- **ACTION ITEM**
The records below must be reproduced exactly. Strip out the pictures.

Top of ENTRIES PROVIDED

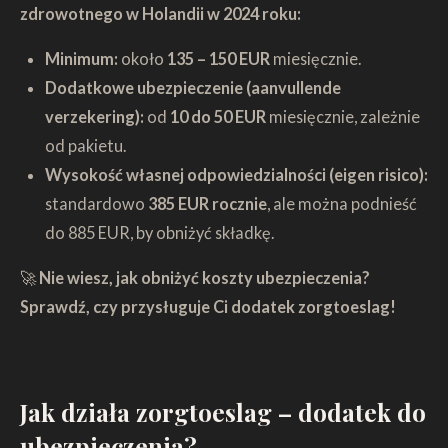
zdrowotnego w Holandii w 2024 roku:
Minimum:
około
135 – 150 EUR
miesięcznie.
Dodatkowe ubezpieczenie (aanvullende
verzekering):
od
10 do 50 EUR
miesięcznie, zależnie
od pakietu.
Wysokość własnej odpowiedzialności (eigen risico):
standardowo
385 EUR rocznie
, ale można podnieść
do 885 EUR, by obniżyć składkę.
🚀
Nie wiesz, jak obniżyć koszty ubezpieczenia?
Sprawdź, czy przysługuje Ci dodatek zorgtoeslag!
Jak działa zorgtoeslag – dodatek do
ubezpieczenia?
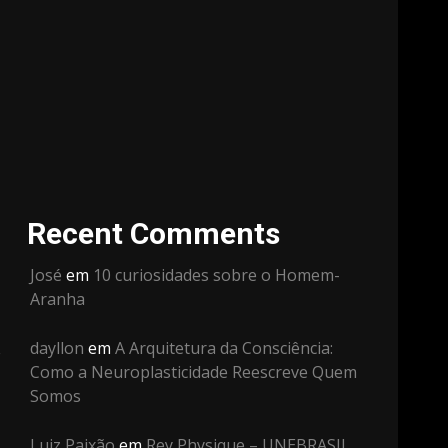
Recent Comments
José
em
10 curiosidades sobre o Homem-
Aranha
dayllon
em
A Arquitetura da Consciência:
o
Como a Neuroplasticidade Reescreve Quem
Somos
Luiz Paixão
em
Rey Physique – UNEBRASIL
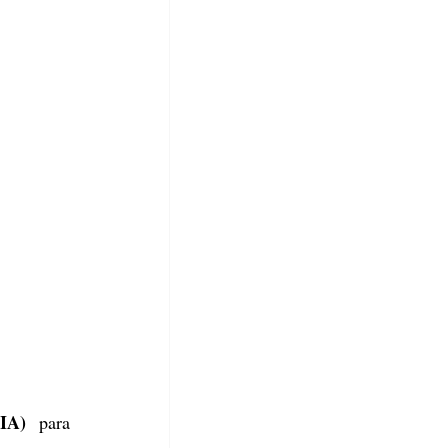
(IA)
 para 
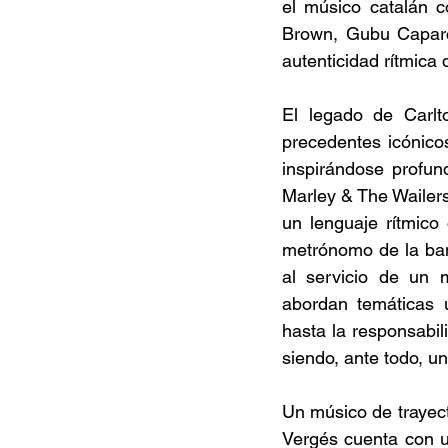
el músico catalán c
Brown, Gubu Caparch
autenticidad rítmica di
El legado de Carlto
precedentes icónic
inspirándose profun
Marley & The Wailers
un lenguaje rítmico 
metrónomo de la ban
al servicio de un 
abordan temáticas u
hasta la responsabil
siendo, ante todo, u
Un músico de trayect
Vergés cuenta con u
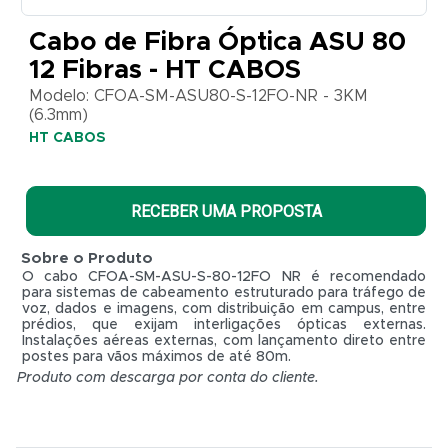
Modelo:
Cabo de Fibra Óptica ASU 80
CFOA-
SM-
12 Fibras - HT CABOS
ASU80-
S-12FO-
Modelo: CFOA-SM-ASU80-S-12FO-NR - 3KM
NR -
(6.3mm)
3KM
HT CABOS
(6.3mm)
HT
CABOS
RECEBER UMA PROPOSTA
Sobre o Produto
O cabo CFOA-SM-ASU-S-80-12FO NR é recomendado
para sistemas de cabeamento estruturado para tráfego de
voz, dados e imagens, com distribuição em campus, entre
prédios, que exijam interligações ópticas externas.
Instalações aéreas externas, com lançamento direto entre
postes para vãos máximos de até 80m.
Produto com descarga por conta do cliente.
R$ 0,01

Bottom of ENTRIES PROVIDED

- **TASK ANSWER**
zdrowotnego w Holandii w 2024 roku:
Minimum:
około
135 – 150 EUR
miesięcznie.
Dodatkowe ubezpieczenie (aanvullende
verzekering):
od
10 do 50 EUR
miesięcznie, zależnie
od pakietu.
Wysokość własnej odpowiedzialności (eigen risico):
standardowo
385 EUR rocznie
, ale można podnieść
do 885 EUR, by obniżyć składkę.
🚀
Nie wiesz, jak obniżyć koszty ubezpieczenia?
Sprawdź, czy przysługuje Ci dodatek zorgtoeslag!
Jak działa zorgtoeslag – dodatek do
ubezpieczenia?
Recent Comments
José
em
10 curiosidades sobre o Homem-
Aranha
dayllon
em
A Arquitetura da Consciência:
o
Como a Neuroplasticidade Reescreve Quem
Somos
Luiz Paixão
em
Rey Physique – UNEBRASIL
(IA)
 para 
el músico catalán c
Brown, Gubu Caparch
autenticidad rítmica di
El legado de Carlto
precedentes icónic
inspirándose profun
Marley & The Wailers
un lenguaje rítmico 
metrónomo de la ban
al servicio de un 
abordan temáticas u
hasta la responsabil
siendo, ante todo, u
Un músico de trayect
Vergés cuenta con u
Modelo:
Cabo de Fibra Óptica ASU 80
CFOA-
SM-
12 Fibras - HT CABOS
ASU80-
S-12FO-
Modelo: CFOA-SM-ASU80-S-12FO-NR - 3KM
NR -
(6.3mm)
3KM
HT CABOS
(6.3mm)
HT
CABOS
RECEBER UMA PROPOSTA
Sobre o Produto
O cabo CFOA-SM-ASU-S-80-12FO NR é recomendado
para sistemas de cabeamento estruturado para tráfego de
voz, dados e imagens, com distribuição em campus, entre
prédios, que exijam interligações ópticas externas.
Instalações aéreas externas, com lançamento direto entre
postes para vãos máximos de até 80m.
Produto com descarga por conta do cliente.
R$ 0,01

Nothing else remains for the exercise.